Collected data:
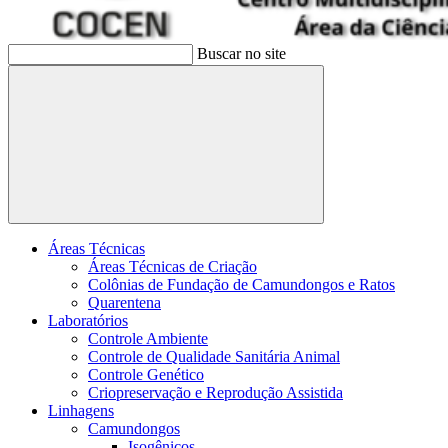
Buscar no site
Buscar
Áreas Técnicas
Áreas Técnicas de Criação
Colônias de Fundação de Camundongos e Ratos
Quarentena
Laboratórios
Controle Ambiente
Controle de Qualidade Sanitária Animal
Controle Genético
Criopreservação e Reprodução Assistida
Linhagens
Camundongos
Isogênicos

REQUIREMENT
Copy out the lines above, from the one holding "Controle Genético" through the final line, with no other lines.

RESPONSE FOR THIS EXERCISE
Controle Genético
Criopreservação e Reprodução Assistida
Linhagens
Camundongos
Isogênicos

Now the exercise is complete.